To speak of the love that dare not speak its name as ‘love’ that in some way is equal to natural marriage or Christian marriage is to, at best, give a very superficial construction to the word itself, and, at worst, to rob it entirely of its profound and rich spiritual meaning.  And, furthermore, when Government begins robbing words of their actual meaning to the point that even the word ‘love’ is no longer a) holy or b) sacred, or associated with either of the two then people should be concerned that the Government is entering into a realm in which it has absolutely no business or right whatsoever.

What theologians and mystics, poets and artists, philosophers and saints have dedicated their whole lives to penetrating – the mystery of love – has been solved by a Liberal Democrat called Nick Clegg.  Or has it?  Certainly, others, like St Paul, would perhaps disagree with Mr Clegg on his definition. Perhaps the most important of St Paul’s words on love is describing its purity.

 ‘Love is pure’ said St Paul.  If love is pure, as St Paul says, it suggests that it is not, in fact, a human construction at all – since few would maintain that we humans are ‘all pure’.  St Paul looks at love and sees in it its Divine origin. He sees the Lover Himself, Christ Crucified shedding His Blood for mankind. When Nick Clegg looks at love, he sees two men sharing a life together and living out a sexual relationship which is, at best, restrictive and linear. 

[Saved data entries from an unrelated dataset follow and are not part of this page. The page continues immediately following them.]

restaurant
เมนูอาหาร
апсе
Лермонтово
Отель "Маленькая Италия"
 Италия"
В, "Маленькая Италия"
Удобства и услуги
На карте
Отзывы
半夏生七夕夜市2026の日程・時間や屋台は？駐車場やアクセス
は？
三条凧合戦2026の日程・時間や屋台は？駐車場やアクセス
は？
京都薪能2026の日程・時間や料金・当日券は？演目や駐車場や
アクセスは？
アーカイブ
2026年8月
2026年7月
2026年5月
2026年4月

St John says, ‘Let us love one another since God is love’. Nick Clegg says, ‘Let’s have gay marriage because all loves are equal.’ What he has not done is tell us exactly why active homosexual relationships constitute ‘love’ in the first place. It is also noteworthy that the British people are not being given a choice about same-sex marriage despite that an aspect of love is about allowing people choice. Still, we have established already that the State cannot love. God loves us and because God loves us, God allows us, unlike the State, to choose Him, or, indeed not.

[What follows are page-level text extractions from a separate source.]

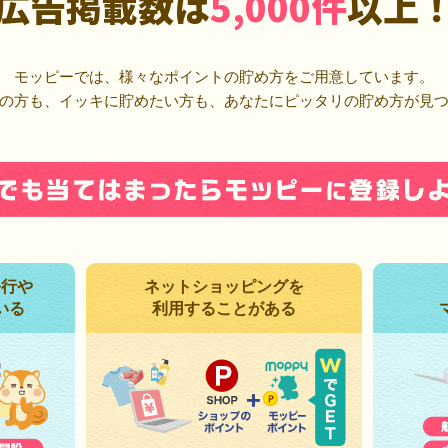
広告掲載数は
5,000件
以上
モッピーでは、様々なポイントの貯め方をご用意しています。
の方も、イッキに貯めたい方も、あなたにピッタリの貯め方が見
発行や
ネットショッピングを
いる
利用することがある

See, what concerns me is that in the Church’s understanding, the very word 'love' is rich with profound meaning. Love can drive men to a million different ways of giving themselves to God and their neighbour. Love has driven men to write incredible works for the love of souls. Love has driven people to live in the desert to pray to God without worldly distraction. Love has driven men and women to give up their sexuality as gift for God in religious life. Love has driven men to become missionaries and others to risk their lives in areas of the World in which the Church is openly persecuted. Love has driven couples to be open to children and to raise them in the love of God. Love has driven nuns to care for the sick and dying in Calcutta.

What concerns me most is that through the media the British population are being taught not to think. We are being taught not to probe beneath the surface level of what politicians and other public figures say. We are encouraged to accept it all at face value. Mr Clegg just expects the nation, and seemingly the Royal Family, to accept his pontifications on love and for us not even to think about what he is actually saying. There is, of course, a word for such shallow and superficial comments on matters profound and wonderous by politicians. It is called ‘propaganda’.

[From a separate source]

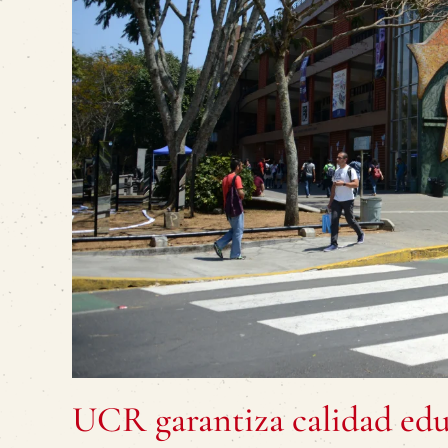
UCR garantiza calidad edu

Pope Benedict XVI, in his address to the German parliamentrecalled how the State can become a ‘band of robbers’. Today, we are talking about the spiritual robbery that is taking place in the 21st century – the robbery of meaning from words to advance an explict agenda. Orwell called it newspeak. Goebells said that as long as a lie is repeated often enough, it will eventually become believable.


Curiously, few in Britain even dare to question the new definition of love as being something that is guided by our groins, rather than by hearts that seek the good and the edification of others. 

Perhaps we are so steeped in our own sins, so lost in self-interest that we allow the lie to persist that sex = love and that everything we do, good or ill, is somehow begotten of love. For what is love to 21st century man, woman and child today bares little resemblance to what love was to a man even of the previous two centuries. Stripped of its spiritual meaning, its other-centredness, 'love' is merely pleasure, merely a rollercoaster ride through life which has no focus other than our personal contentment. If it is that then we have destroyed it. We have killed it and we allow others in power to continue to destroy it and to kill it on our behalf.

To 21st century man, love is seemingly what we can extract out of others. It appears to be almost totally self-centred, concerned with satisfying self. When we have extracted all we can, like a bee gathering nectar from a flower, we move onto the next one. The best illustration of it is modern attitude to marriage and the family.  We can take it as read that the biggest reason for divorce in this country is that married couples 'fall out of love' with each other or discover that they ‘no longer love one another’. In a previous age, if a man said to a woman, ‘I’m sorry, dear, but I no longer love you,’ the woman would likely say, ‘Well, I struggle to see then in what way you ever loved me.’ Another response could be, ‘What do you mean? Love is a choice.’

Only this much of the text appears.